Un vrai pèlerinage m'a narguée ma conscience.

Et mon frère, ce félon, n'a trouvé personne de mieux à m'envoyer qu'Alvize pour venir me chercher. Moi, qui depuis que je suis revenue m'échine à le repousser physiquement et psychiquement, il me l'envoie sur un plateau.

Comment a-t-il pu avoir une idée aussi délirante ?

Prise dans mon délire alcoolique et de séduction, je n'ai pas remarqué Alvize de suite. Ce n'est qu'une fois qu'il a dégagé ce mec qui a manqué de me faire tomber en crochetant ma cheville, que nos regards se sont accrochés. A cet instant, une douleur au sternum m'a coupé le souffle, une envie primaire de me jeter dans ses bras, un désir sauvage de sentir sa bouche contre la mienne, ses doigts contre ma chair. Mon organe a raté des battements. Il a aussi oublié de battre quand Alvize m'a chargée sur son épaule... des souvenirs sont remontés malgré mon cerveau à l'envers à cause d'un taux d'alcoolémie au-delà du taux autorisé.

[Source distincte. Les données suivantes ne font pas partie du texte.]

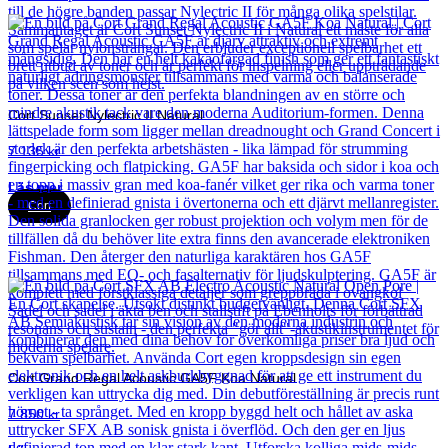
Cort Sunset Nylectric II Natural
7 135
kr
Läs mer
Cort
Cort Grand Regal Acoustic GA5F Koa Natural
7 850
kr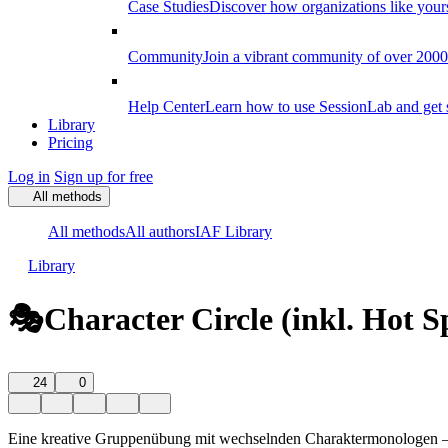
Case Studies
Discover how organizations like your
Community
Join a vibrant community of over 2000 f
Help Center
Learn how to use SessionLab and get 
Library
Pricing
Log in
Sign up for free
All methods
All methods
All authors
IAF Library
Library
🎭Character Circle (inkl. Hot S
24
0
Eine kreative Gruppenübung mit wechselnden Charaktermonologen – i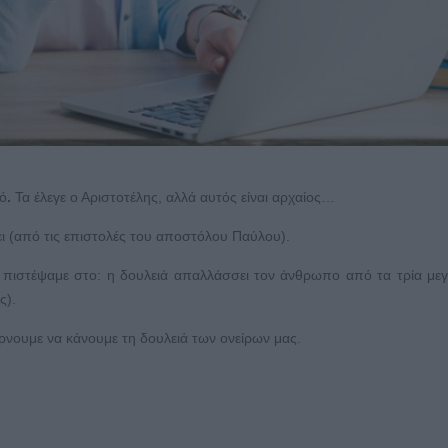
λό
.
Τα έλεγε ο Αριστοτέλης, αλλά αυτός είναι αρχαίος…
ώει (από τις επιστολές του αποστόλου Παύλου).
ς, πιστέψαμε στο: η δουλειά απαλλάσσει τον άνθρωπο από τα τρία με
ς).
έρνουμε να κάνουμε τη δουλειά των ονείρων μας.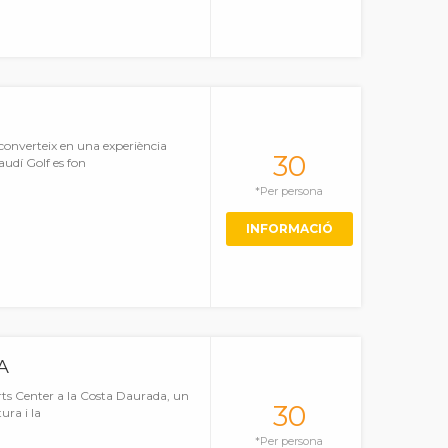
s converteix en una experiència
30
audí Golf es fon
*Per persona
INFORMACIÓ
A
ts Center a la Costa Daurada, un
30
ura i la
*Per persona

Dans la voiture, enfermé dans l'habitacle, j'avais encore une excuse dû à ma consommation de shots, de l'aguicher, mais plus aucune des que mes pieds ont franchi le seuil de son penthouse. J'ai vite dessaoulé. Comme si la réalité reprenait ses droits sur ma bêtise d'avoir insisté pour qu'il me ramène chez lui. Cette saleté m'a rattrapée en me donnant une leçon.

Des réminiscences de notre passé sont remontées à la surface de mes souvenirs dès que la porte s'est ouverte. J'ai préféré sortir la carte de la fille provocante, celle qui cache son trouble derrière la légèreté de ses paroles, plutôt que la fille blessée et nostalgique de ce qui n'est plus, tout en lui rappelant qu'il ne me connaît pas l'Alessia de maintenant, piquant au passage son égo de ne plus faire partie de ma vie... intérieurement, j'ai ressenti de la jubilation, quand j'ai lu le trouble dans ses yeux à l'évocation de mes habitudes post fêtes, tout en sentant cette tension qu'il a refrener en m'invitant à le suivre. Seulement, j'ai oublié sur l'instant qu'Alvize a huit ans de plus que moi, et beaucoup, beaucoup, plus d'expérience, et de maîtrise, dans l'art de la manipulation et du contrôle.